The same green spot is growing inside me.
PERSONALITY TEST
Everyone tells me I look like Jim.
Jim, I say, who the hell is Jim? In truth
I know him, but I’m feeling anxious
About these accusations. I have to flip
Through a stack of magazines just to
Work up the courage to go to bed. And
When I awake I’m not certain I’m in
The right room. My fear is assuaged
When I see Jim’s portrait hanging
Over the dresser. I reach for the feathers
I keep on the nightstand. Their silky
Texture teases my insides, begs them
To come out. Another tissue wriggles
And glides its cursive across the wall.
If I were to close the curtain more dust
Would appear around the rim
Of my water glass. I can’t drink any more.

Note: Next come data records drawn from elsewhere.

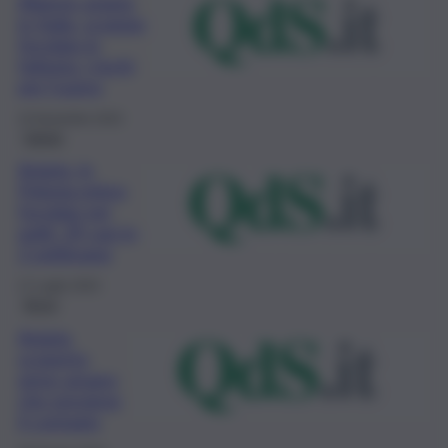
Allarme aviaria
in Italia, scoppia
focolaio in
fattoria: i rischi
per l’uomo
15 Novembre 2023
Salute
Aviaria, in
Polonia primo
focolaio nei
gatti: 29 casi in
2 settimane
17 Luglio 2023
Brevi
Aviaria,
scoperto
gene umano
che previene
il contagio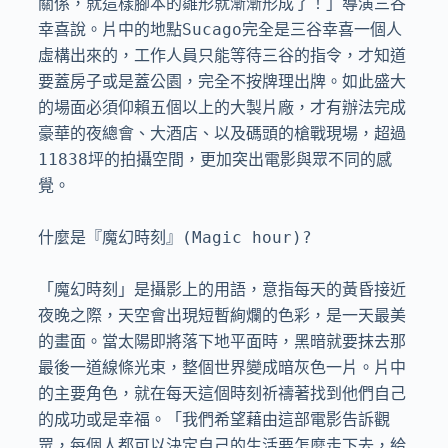
關係，就這樣腳本的雛形就漸漸形成了！」導演三谷
幸喜說。片中的地點Sucago完全是三谷幸喜一個人
虛構出來的，工作人員只能等待三谷的指令，才知道
要蓋房子或是蓋公園，完全不按牌理出牌。如此盛大
的場面必須仰賴五個以上的大製片廠，才有辦法完成
豪華的夜總會、大酒店、以及碼頭的槍戰現場，超過
11838坪的拍攝空間，更加突出電影與眾不同的感
覺。

什麼是『魔幻時刻』(Magic hour)?

「魔幻時刻」是攝影上的用語，意指每天的黃昏接近
夜晚之際，天空會出現短暫絢爛的色彩，是一天最美
的畫面。當太陽即將落下地平面時，黑暗就要抹去那
最後一道線條光束，整個世界變成暗灰色一片。片中
的主要角色，就在每天這個時刻祈禱著找到他們自己
的成功或是幸福。「我們希望藉由這部電影告訴觀
眾，每個人都可以決定自己的生活要怎麼走下去，給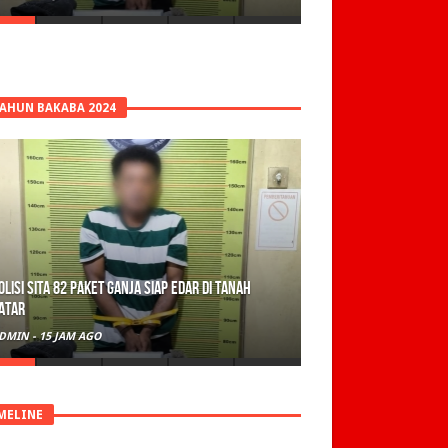
TAHUN BAKABA 2024
olisi Sita 82 Paket Ganja Siap Edar di Tanah
atar
DMIN
-
15 JAM AGO
MELINE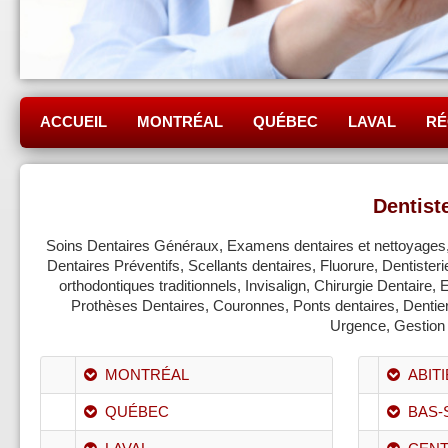
ACCUEIL
MONTRÉAL
QUÉBEC
LAVAL
RÉ
Dentiste
Soins Dentaires Généraux, Examens dentaires et nettoyages, O
Dentaires Préventifs, Scellants dentaires, Fluorure, Dentister
orthodontiques traditionnels, Invisalign, Chirurgie Dentaire,
Prothèses Dentaires, Couronnes, Ponts dentaires, Dentier
Urgence, Gestion 
MONTRÉAL
ABIT
QUÉBEC
BAS-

My insides will be washed away.
Finally you feel fully washed of your self
Lucky you, you see everything inside out
Tell your friends to get out their cameras
My insides will be washed away
INVISIBLE BARRIER SYNDROME
All the good baby names have been taken
Says my wife who refuses to have a child
But can’t stop playing with the stuffed zebra
That lives in the box beside our couch.
The shadows brush by her face as if refusing
To let her pass. But a baby does not need
A name and I can imagine it on a large wheel
Rolling through the door. A man in overalls
Will probably be behind it with his cell
Phone going off and a pigeon feather in
His ear, which will make us cringe, but we’ll
Be cool, we’ll play along. We’ll pull out the couch
And add a picture of a truck to the wall.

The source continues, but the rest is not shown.